Dataset entries

-- -- --

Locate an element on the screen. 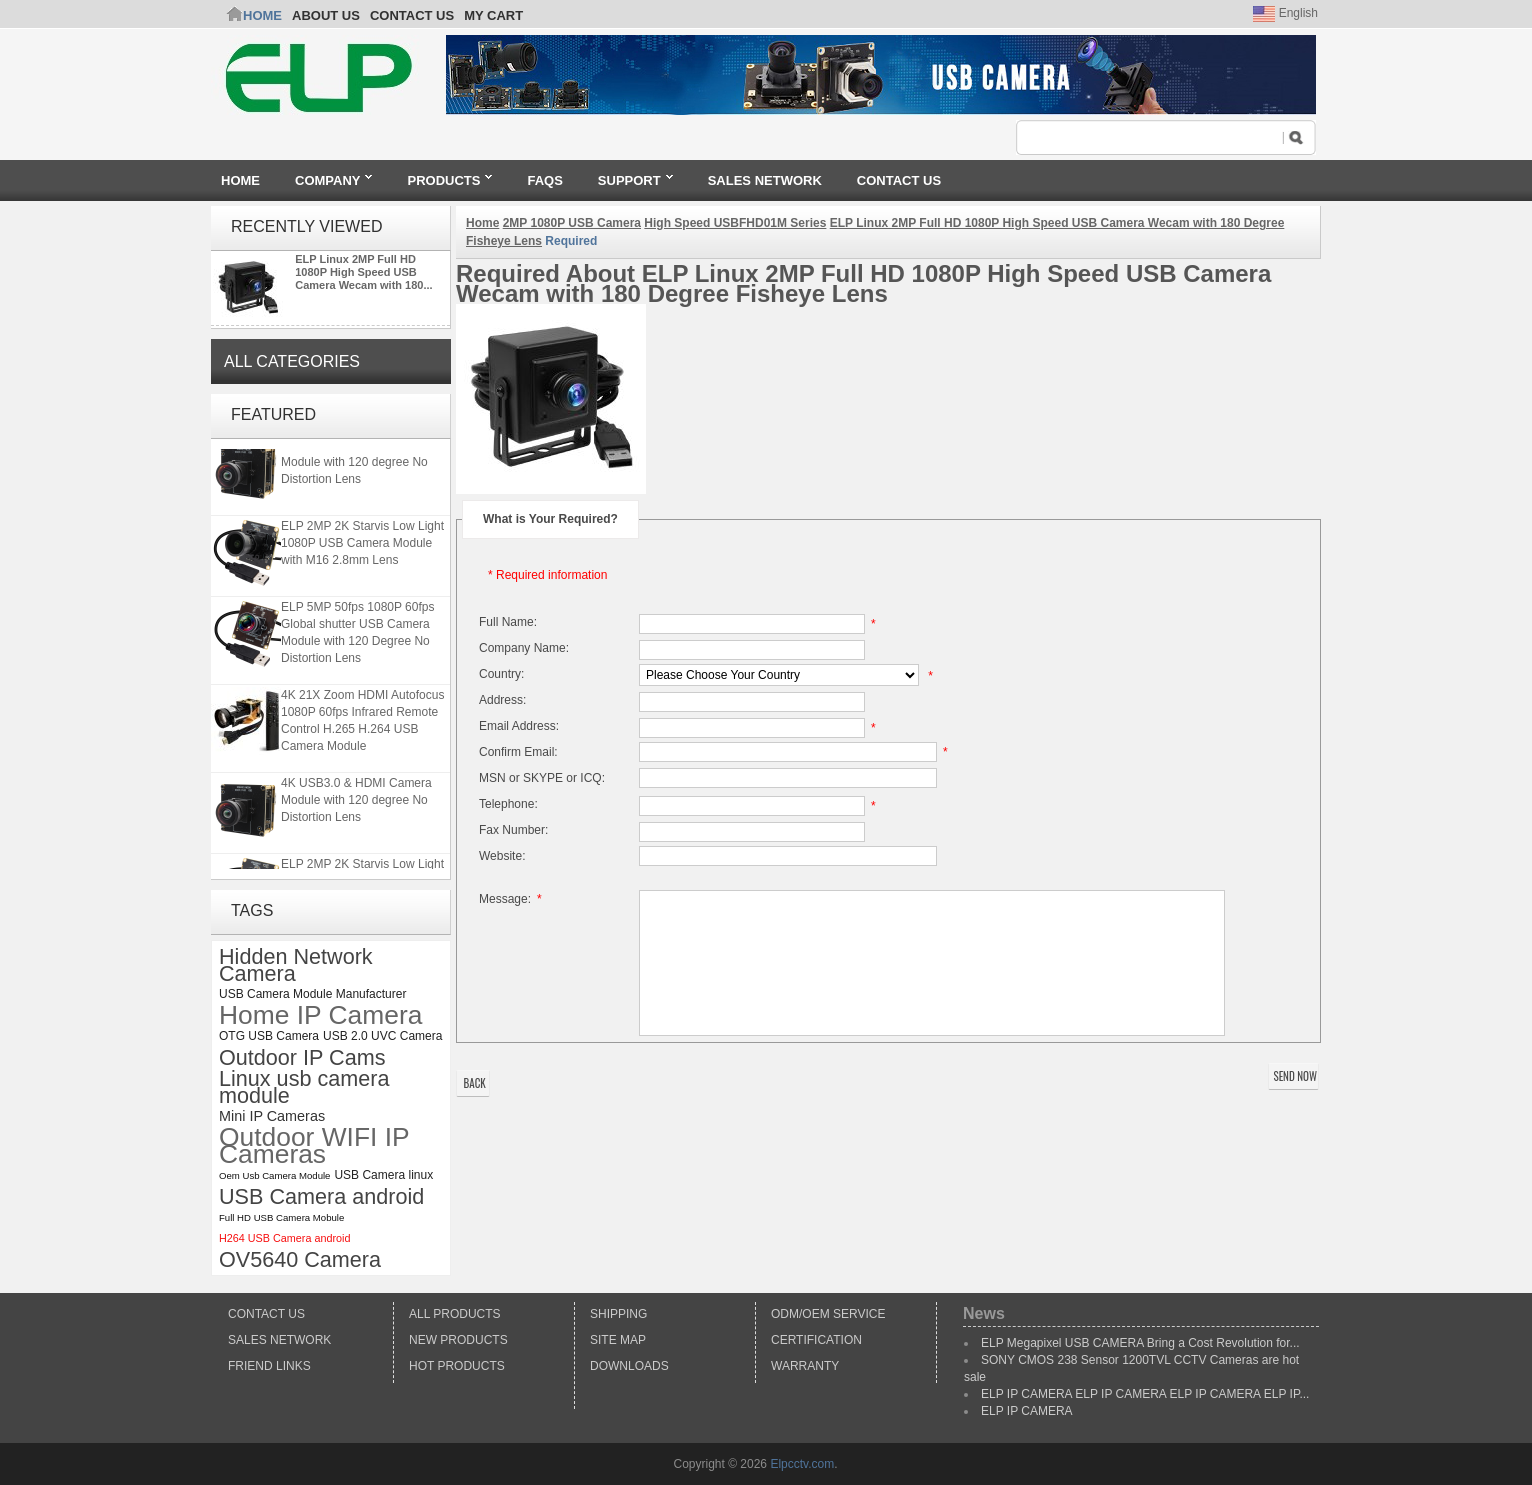 This screenshot has height=1485, width=1532. High Speed USBFHD01M Series is located at coordinates (735, 223).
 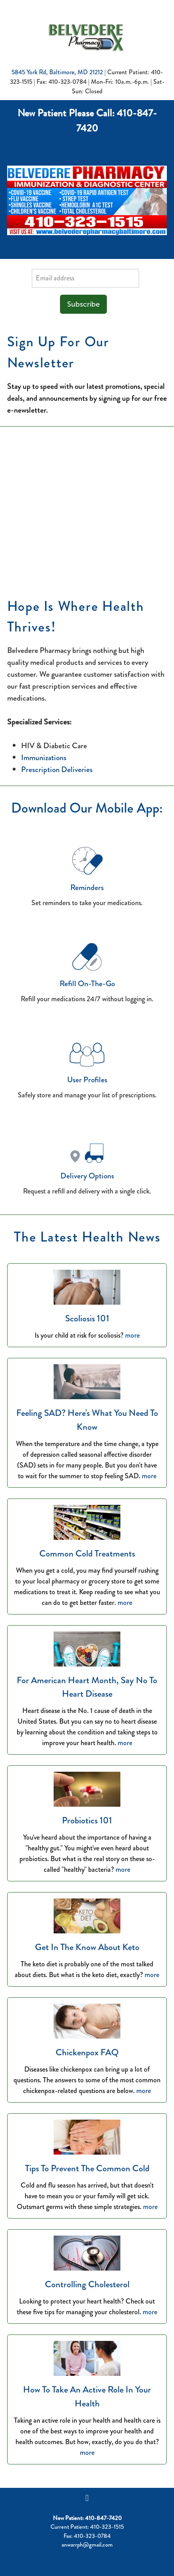 What do you see at coordinates (87, 1947) in the screenshot?
I see `Get in the Know About Keto` at bounding box center [87, 1947].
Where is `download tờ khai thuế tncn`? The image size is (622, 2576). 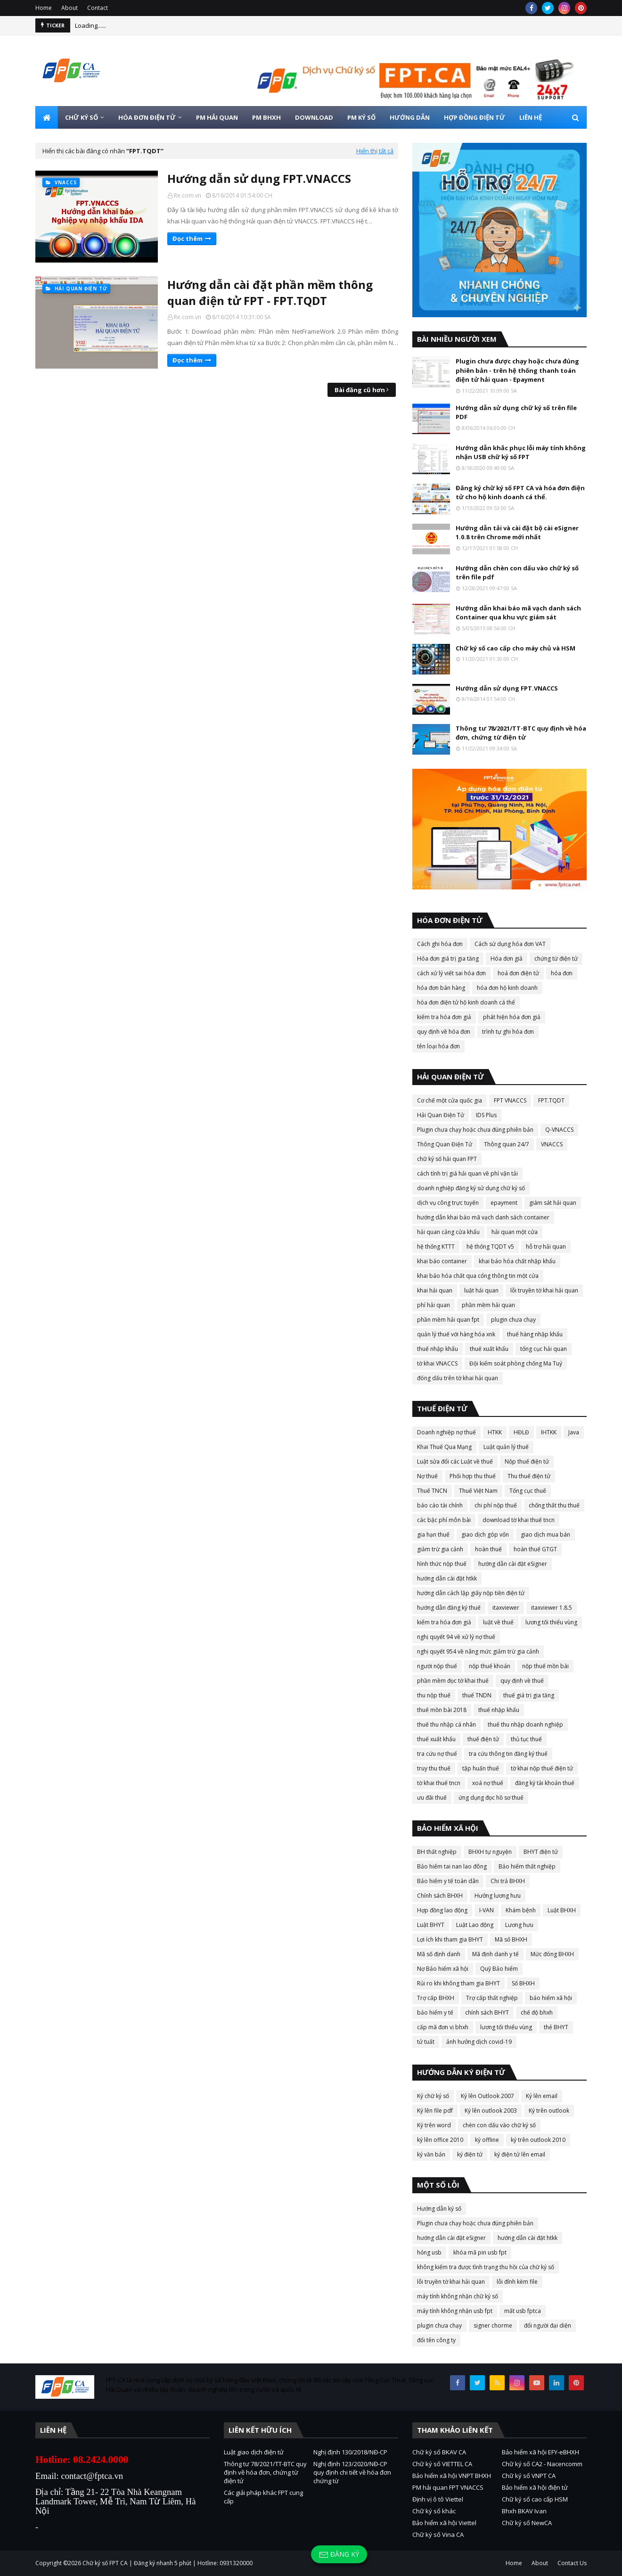
download tờ khai thuế tncn is located at coordinates (519, 1520).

-- -- --

Reproduce the lines from the line with "is (622, 2576)." through the last line of the entries exactly, including both ends and excluding pictures.

* [Answer]
Where is `download tờ khai thuế tncn`? The image size is (622, 2576). 
download tờ khai thuế tncn is located at coordinates (519, 1520).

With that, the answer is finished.